*Saved data entries:*
::::
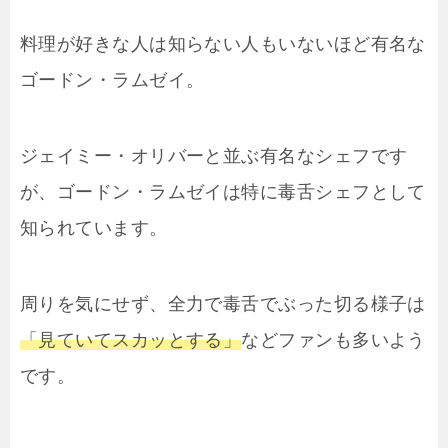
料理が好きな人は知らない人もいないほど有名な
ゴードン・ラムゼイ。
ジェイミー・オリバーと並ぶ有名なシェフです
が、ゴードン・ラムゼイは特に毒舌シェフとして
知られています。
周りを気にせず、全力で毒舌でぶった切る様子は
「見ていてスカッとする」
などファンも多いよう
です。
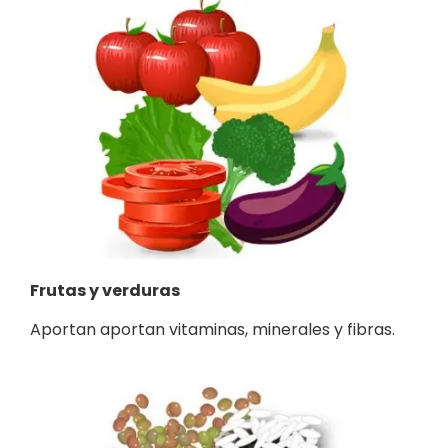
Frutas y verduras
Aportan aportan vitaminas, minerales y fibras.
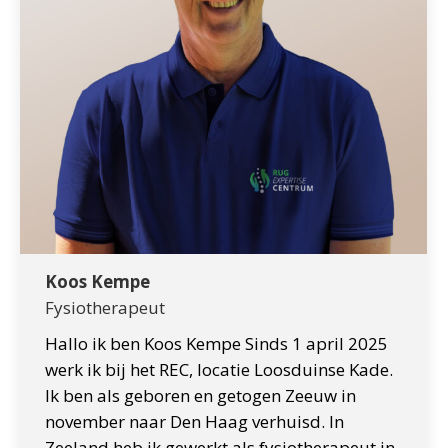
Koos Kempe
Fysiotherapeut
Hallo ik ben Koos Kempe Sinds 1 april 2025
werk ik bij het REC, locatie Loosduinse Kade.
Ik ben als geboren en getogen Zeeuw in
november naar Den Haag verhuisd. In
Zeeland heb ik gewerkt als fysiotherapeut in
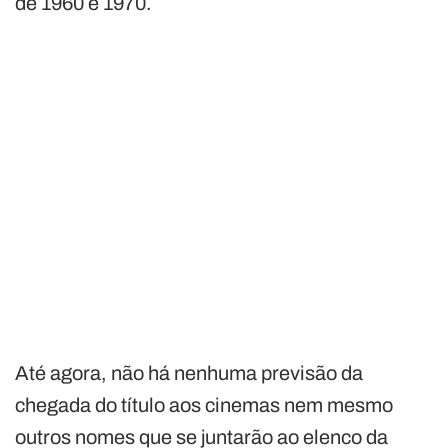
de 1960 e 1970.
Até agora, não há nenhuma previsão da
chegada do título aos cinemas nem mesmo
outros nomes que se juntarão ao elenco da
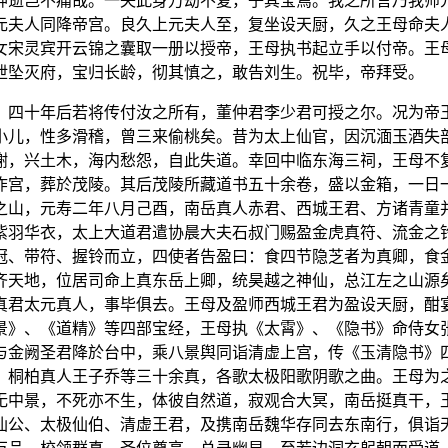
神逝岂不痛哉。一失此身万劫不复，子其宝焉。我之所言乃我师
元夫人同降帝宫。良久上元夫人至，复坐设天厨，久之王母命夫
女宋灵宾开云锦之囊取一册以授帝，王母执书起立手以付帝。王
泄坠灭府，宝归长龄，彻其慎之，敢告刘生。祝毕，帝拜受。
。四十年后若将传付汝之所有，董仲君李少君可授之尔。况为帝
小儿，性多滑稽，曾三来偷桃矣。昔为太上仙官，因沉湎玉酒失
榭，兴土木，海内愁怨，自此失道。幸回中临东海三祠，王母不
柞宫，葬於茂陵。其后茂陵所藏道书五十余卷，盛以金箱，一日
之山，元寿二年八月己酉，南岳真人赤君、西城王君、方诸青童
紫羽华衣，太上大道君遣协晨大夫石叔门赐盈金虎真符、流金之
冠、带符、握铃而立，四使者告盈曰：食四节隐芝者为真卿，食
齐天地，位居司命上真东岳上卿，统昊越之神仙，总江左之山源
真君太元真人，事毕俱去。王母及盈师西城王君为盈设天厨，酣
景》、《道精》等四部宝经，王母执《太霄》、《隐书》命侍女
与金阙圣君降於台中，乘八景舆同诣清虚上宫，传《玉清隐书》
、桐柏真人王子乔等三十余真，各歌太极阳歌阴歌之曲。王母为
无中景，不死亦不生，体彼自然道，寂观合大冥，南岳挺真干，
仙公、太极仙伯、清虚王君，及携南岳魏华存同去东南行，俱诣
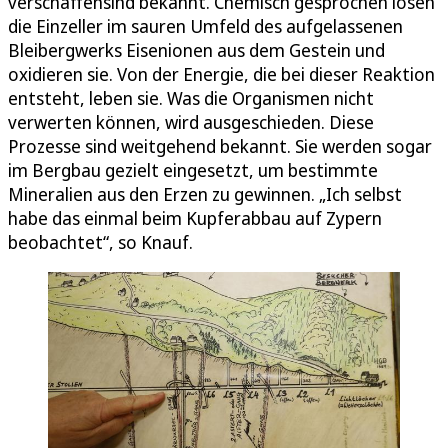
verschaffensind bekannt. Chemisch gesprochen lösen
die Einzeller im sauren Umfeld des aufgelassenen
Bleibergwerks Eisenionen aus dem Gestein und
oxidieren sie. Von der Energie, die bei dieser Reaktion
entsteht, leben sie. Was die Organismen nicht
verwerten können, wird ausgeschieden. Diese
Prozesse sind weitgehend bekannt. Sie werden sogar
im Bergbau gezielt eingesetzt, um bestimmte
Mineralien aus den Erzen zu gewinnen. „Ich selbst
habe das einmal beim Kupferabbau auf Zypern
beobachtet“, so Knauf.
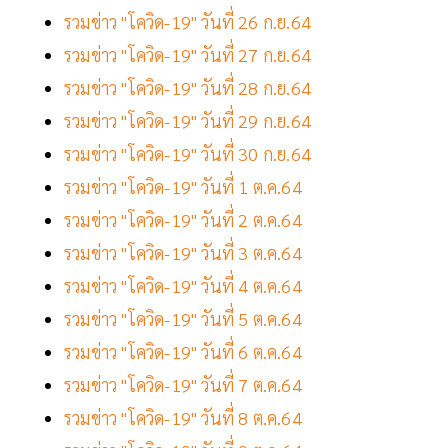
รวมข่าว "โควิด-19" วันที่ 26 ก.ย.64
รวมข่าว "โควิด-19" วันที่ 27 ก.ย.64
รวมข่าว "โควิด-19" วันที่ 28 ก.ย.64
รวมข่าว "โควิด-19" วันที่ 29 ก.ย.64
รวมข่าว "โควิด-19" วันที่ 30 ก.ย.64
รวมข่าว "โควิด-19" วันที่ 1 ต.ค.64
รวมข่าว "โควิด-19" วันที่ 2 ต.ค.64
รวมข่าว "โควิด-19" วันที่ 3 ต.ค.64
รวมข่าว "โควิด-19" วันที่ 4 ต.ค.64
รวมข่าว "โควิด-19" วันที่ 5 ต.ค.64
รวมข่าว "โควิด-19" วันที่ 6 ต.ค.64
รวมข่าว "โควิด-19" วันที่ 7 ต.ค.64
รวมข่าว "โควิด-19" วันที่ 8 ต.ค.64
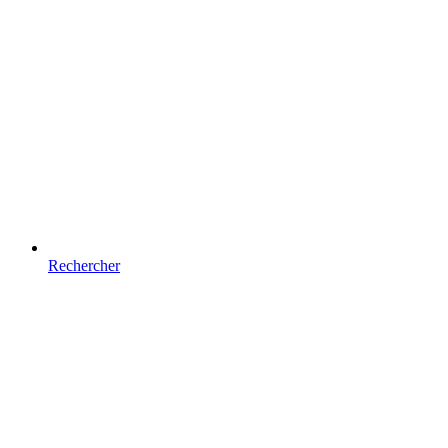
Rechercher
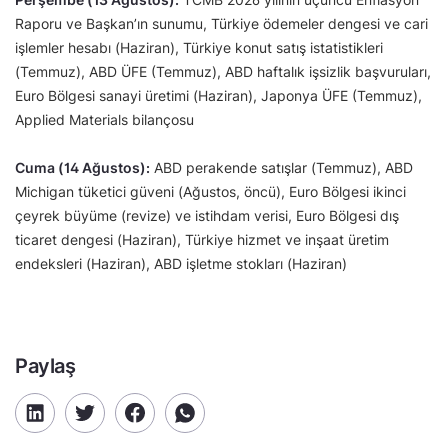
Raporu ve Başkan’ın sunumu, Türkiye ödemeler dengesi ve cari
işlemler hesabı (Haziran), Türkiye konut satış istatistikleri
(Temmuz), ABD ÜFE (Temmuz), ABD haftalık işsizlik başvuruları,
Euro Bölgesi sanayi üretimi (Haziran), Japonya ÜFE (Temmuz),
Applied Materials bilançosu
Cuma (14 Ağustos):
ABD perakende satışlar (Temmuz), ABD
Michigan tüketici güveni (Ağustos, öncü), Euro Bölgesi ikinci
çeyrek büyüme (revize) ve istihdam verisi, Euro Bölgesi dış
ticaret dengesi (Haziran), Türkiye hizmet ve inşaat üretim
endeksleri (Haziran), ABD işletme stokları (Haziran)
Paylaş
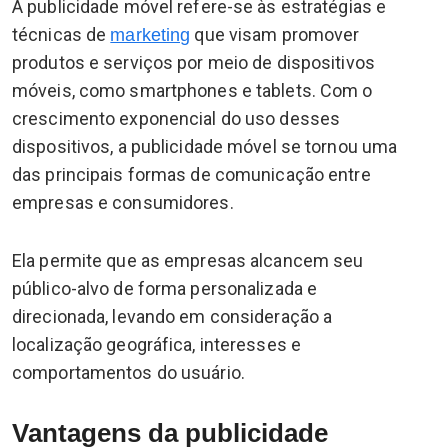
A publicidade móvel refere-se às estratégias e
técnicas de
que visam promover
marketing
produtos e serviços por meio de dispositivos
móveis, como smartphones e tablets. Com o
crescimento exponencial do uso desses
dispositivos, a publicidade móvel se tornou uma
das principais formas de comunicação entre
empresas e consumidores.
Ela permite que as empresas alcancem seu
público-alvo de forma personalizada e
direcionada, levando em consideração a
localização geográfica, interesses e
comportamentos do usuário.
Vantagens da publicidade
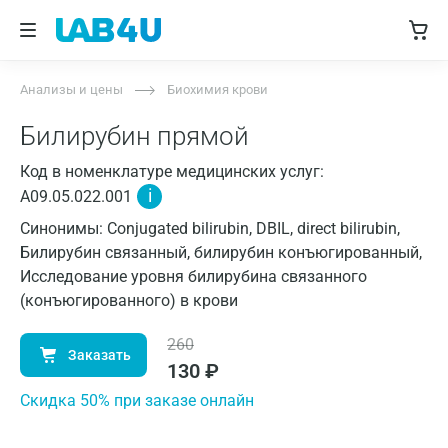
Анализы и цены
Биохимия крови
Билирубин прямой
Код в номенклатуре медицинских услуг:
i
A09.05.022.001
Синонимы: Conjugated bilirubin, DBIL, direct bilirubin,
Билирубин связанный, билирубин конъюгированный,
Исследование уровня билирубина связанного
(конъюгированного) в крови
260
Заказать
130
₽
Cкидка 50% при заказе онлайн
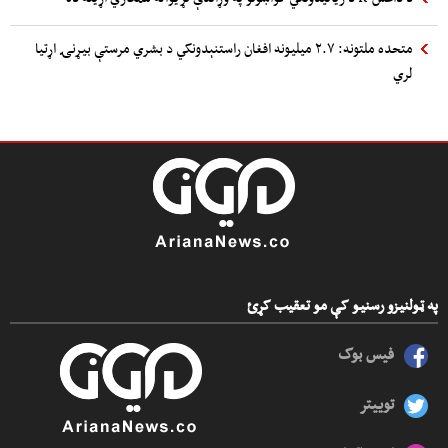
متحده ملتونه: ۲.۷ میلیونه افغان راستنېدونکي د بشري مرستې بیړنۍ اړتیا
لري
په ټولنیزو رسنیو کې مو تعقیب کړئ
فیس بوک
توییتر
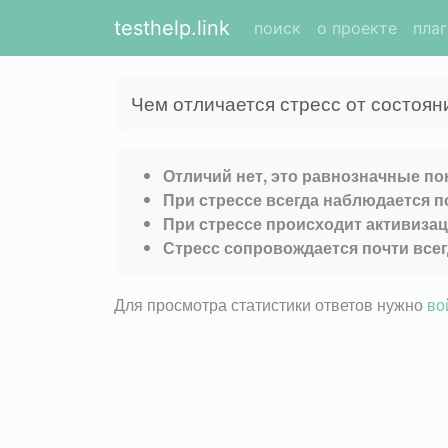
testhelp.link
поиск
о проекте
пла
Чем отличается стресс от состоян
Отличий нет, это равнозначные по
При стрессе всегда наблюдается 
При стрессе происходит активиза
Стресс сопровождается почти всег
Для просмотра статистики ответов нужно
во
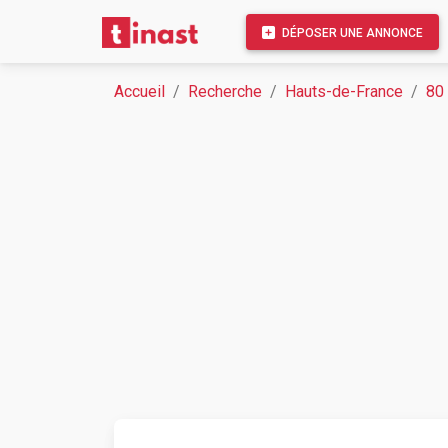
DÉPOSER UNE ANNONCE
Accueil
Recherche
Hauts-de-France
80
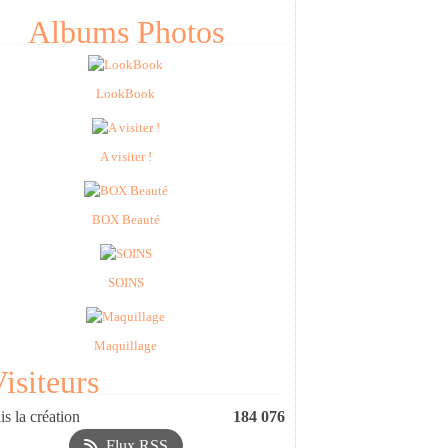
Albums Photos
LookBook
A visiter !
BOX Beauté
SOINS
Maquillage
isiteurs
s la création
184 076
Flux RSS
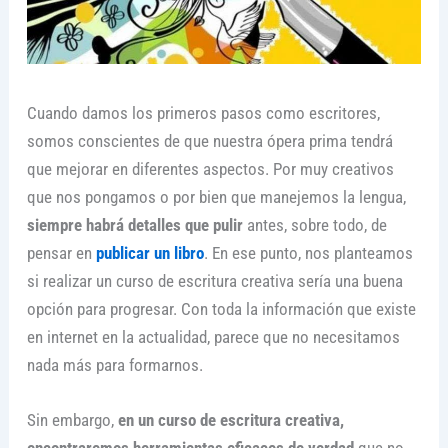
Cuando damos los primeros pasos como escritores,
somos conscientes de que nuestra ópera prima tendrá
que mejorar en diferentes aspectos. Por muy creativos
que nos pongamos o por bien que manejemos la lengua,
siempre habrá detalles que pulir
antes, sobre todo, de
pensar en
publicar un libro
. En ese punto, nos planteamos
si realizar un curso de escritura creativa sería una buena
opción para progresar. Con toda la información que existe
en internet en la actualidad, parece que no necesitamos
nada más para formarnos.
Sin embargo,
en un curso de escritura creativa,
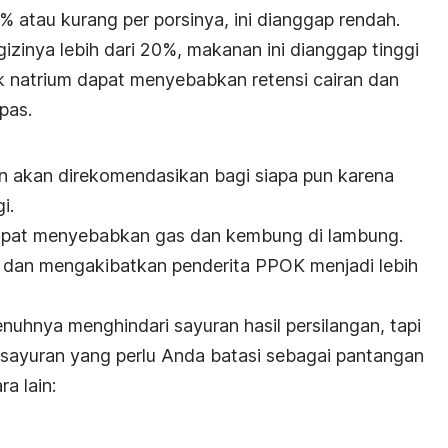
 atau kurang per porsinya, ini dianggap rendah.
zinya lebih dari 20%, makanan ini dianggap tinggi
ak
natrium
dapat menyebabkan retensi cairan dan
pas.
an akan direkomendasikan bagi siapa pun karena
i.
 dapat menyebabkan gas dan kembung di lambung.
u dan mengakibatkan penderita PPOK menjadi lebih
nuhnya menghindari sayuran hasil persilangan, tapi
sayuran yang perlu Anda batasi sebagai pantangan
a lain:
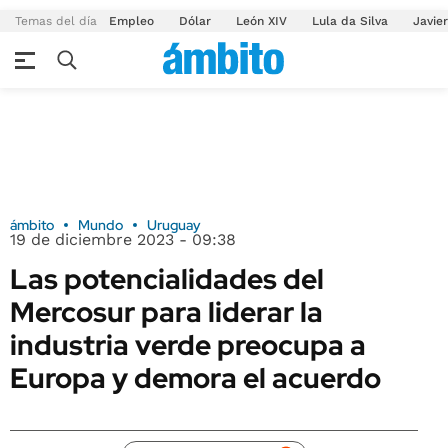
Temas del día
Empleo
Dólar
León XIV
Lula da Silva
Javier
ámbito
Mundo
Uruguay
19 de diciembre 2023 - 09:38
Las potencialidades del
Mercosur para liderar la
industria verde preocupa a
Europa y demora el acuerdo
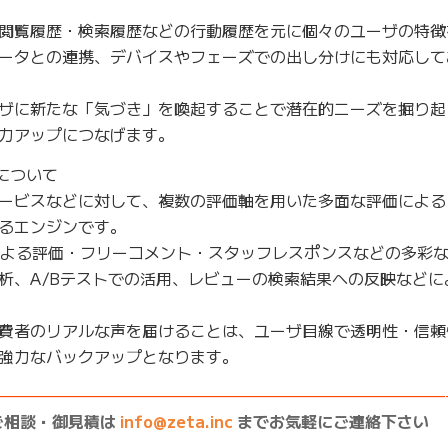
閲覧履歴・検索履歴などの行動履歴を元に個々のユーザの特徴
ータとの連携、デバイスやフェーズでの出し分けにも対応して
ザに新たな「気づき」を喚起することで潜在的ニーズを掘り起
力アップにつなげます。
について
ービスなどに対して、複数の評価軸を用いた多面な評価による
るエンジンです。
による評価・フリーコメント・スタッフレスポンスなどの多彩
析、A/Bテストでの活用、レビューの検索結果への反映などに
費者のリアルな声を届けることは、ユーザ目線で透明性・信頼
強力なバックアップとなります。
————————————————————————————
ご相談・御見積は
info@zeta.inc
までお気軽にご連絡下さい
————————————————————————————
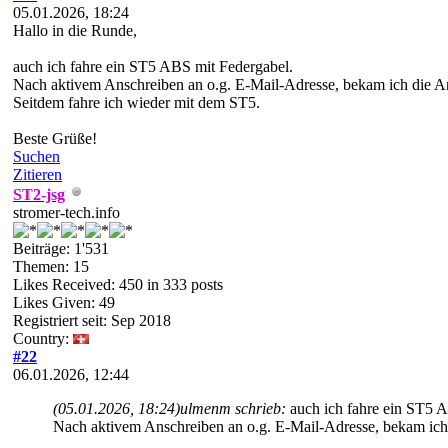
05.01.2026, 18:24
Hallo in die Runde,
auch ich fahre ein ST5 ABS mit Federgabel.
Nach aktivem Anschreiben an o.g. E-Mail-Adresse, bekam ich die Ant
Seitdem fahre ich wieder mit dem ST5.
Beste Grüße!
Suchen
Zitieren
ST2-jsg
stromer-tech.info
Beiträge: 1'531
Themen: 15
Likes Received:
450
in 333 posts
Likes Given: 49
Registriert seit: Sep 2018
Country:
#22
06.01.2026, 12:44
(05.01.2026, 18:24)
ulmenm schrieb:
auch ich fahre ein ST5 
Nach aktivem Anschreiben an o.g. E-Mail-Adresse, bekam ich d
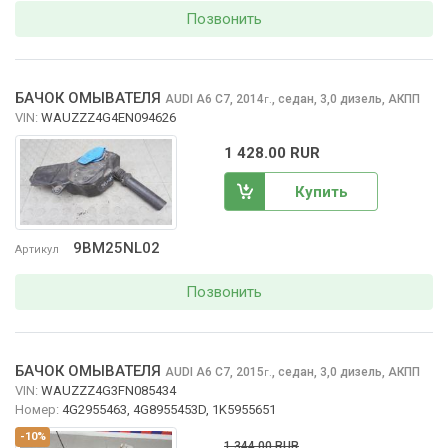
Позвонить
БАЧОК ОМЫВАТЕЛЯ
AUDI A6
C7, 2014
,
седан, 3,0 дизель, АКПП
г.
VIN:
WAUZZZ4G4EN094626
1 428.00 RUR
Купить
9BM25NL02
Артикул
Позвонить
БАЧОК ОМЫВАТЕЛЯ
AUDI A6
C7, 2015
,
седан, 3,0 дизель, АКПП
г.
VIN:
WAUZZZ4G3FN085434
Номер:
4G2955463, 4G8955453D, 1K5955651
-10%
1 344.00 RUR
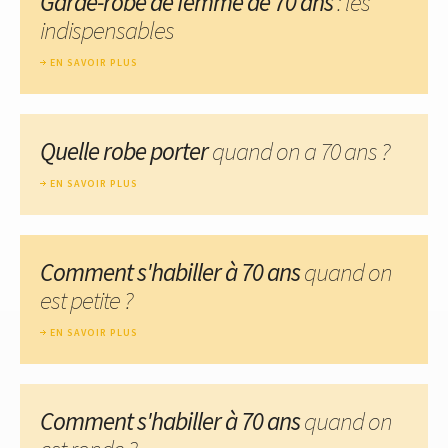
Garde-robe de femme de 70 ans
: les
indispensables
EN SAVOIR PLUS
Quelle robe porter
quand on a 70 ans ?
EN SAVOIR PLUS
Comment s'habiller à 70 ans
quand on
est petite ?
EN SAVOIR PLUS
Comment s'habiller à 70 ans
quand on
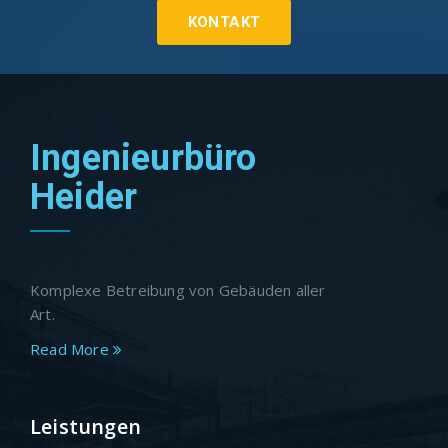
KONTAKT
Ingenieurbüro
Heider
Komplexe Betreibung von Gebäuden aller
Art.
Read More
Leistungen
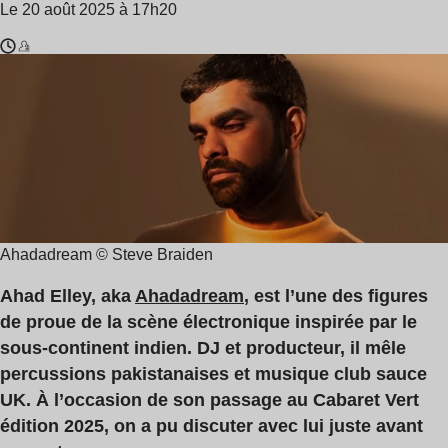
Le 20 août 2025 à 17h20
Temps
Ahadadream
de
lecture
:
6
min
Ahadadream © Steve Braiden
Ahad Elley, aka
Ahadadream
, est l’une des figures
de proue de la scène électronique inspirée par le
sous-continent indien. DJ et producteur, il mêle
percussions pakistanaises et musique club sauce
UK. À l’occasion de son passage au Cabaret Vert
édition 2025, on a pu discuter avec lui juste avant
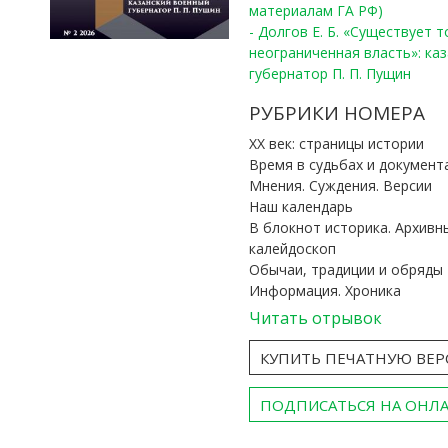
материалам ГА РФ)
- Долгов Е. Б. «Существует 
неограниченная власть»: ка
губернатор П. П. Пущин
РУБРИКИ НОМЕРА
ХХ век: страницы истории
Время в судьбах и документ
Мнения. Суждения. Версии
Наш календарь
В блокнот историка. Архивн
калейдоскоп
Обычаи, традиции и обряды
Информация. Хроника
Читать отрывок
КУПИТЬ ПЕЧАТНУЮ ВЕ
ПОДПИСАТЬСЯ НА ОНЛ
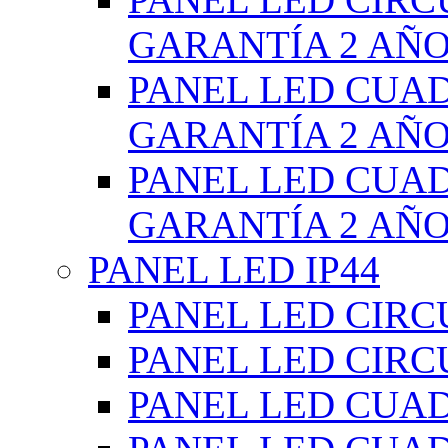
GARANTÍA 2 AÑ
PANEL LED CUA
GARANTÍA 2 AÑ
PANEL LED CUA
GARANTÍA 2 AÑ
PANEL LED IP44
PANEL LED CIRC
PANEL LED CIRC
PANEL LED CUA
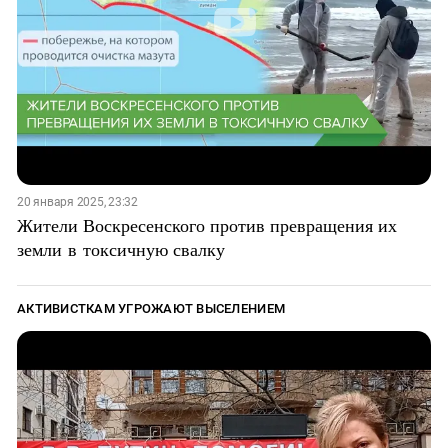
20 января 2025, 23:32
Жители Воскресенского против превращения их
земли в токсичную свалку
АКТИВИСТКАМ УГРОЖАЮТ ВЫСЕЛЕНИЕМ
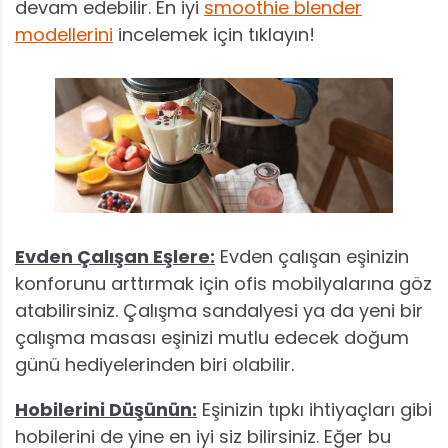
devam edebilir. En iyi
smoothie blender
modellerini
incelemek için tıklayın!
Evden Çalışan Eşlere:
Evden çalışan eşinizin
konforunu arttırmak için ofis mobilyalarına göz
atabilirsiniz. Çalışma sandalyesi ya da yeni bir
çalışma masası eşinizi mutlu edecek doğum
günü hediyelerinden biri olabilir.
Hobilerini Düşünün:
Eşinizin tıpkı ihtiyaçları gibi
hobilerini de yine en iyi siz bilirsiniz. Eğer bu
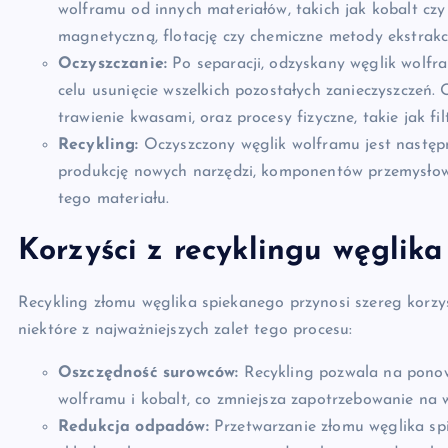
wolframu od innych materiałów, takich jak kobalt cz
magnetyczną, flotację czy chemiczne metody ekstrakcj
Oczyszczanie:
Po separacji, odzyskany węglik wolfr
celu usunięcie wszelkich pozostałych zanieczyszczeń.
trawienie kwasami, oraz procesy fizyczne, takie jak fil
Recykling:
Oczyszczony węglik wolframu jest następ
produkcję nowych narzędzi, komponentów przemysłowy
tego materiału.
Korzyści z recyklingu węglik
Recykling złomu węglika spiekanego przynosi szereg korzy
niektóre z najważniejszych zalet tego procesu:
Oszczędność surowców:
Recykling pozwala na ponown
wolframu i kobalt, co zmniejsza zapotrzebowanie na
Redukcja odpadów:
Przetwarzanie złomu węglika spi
::::
*What is needed:* In the reply, give again exactly the lines from the beginning of the entries above through the line with "วันที่ 29 ก.ย.64"; pictures stay out.

*Output of the task:*
料理が好きな人は知らない人もいないほど有名な
ゴードン・ラムゼイ。
ジェイミー・オリバーと並ぶ有名なシェフです
が、ゴードン・ラムゼイは特に毒舌シェフとして
知られています。
周りを気にせず、全力で毒舌でぶった切る様子は
「見ていてスカッとする」
などファンも多いよう
です。
Frutas y verduras
Aportan aportan vitaminas, minerales y fibras.
Koos Kempe
Fysiotherapeut
Hallo ik ben Koos Kempe Sinds 1 april 2025
werk ik bij het REC, locatie Loosduinse Kade.
Ik ben als geboren en getogen Zeeuw in
november naar Den Haag verhuisd. In
Zeeland heb ik gewerkt als fysiotherapeut in
de 1960 e 1970.
Até agora, não há nenhuma previsão da
chegada do título aos cinemas nem mesmo
outros nomes que se juntarão ao elenco da
神逝岂不痛哉。一失此身万劫不复，子其宝焉。我之所言乃我师
元夫人同降帝宫。良久上元夫人至，复坐设天厨，久之王母命夫
女宋灵宾开云锦之囊取一册以授帝，王母执书起立手以付帝。王
泄坠灭府，宝归长龄，彻其慎之，敢告刘生。祝毕，帝拜受。
。四十年后若将传付汝之所有，董仲君李少君可授之尔。况为帝
小儿，性多滑稽，曾三来偷桃矣。昔为太上仙官，因沉湎玉酒失
榭，兴土木，海内愁怨，自此失道。幸回中临东海三祠，王母不
柞宫，葬於茂陵。其后茂陵所藏道书五十余卷，盛以金箱，一日
之山，元寿二年八月己酉，南岳真人赤君、西城王君、方诸青童
紫羽华衣，太上大道君遣协晨大夫石叔门赐盈金虎真符、流金之
冠、带符、握铃而立，四使者告盈曰：食四节隐芝者为真卿，食
齐天地，位居司命上真东岳上卿，统昊越之神仙，总江左之山源
真君太元真人，事毕俱去。王母及盈师西城王君为盈设天厨，酣
景》、《道精》等四部宝经，王母执《太霄》、《隐书》命侍女
与金阙圣君降於台中，乘八景舆同诣清虚上宫，传《玉清隐书》
、桐柏真人王子乔等三十余真，各歌太极阳歌阴歌之曲。王母为
无中景，不死亦不生，体彼自然道，寂观合大冥，南岳挺真干，
仙公、太极仙伯、清虚王君，及携南岳魏华存同去东南行，俱诣
verschaffensind bekannt. Chemisch gesprochen lösen
die Einzeller im sauren Umfeld des aufgelassenen
Bleibergwerks Eisenionen aus dem Gestein und
oxidieren sie. Von der Energie, die bei dieser Reaktion
entsteht, leben sie. Was die Organismen nicht
verwerten können, wird ausgeschieden. Diese
Prozesse sind weitgehend bekannt. Sie werden sogar
im Bergbau gezielt eingesetzt, um bestimmte
Mineralien aus den Erzen zu gewinnen. „Ich selbst
habe das einmal beim Kupferabbau auf Zypern
beobachtet“, so Knauf.
รวมข่าว "โควิด-19" วันที่ 26 ก.ย.64
รวมข่าว "โควิด-19" วันที่ 27 ก.ย.64
รวมข่าว "โควิด-19" วันที่ 28 ก.ย.64
รวมข่าว "โควิด-19" วันที่ 29 ก.ย.64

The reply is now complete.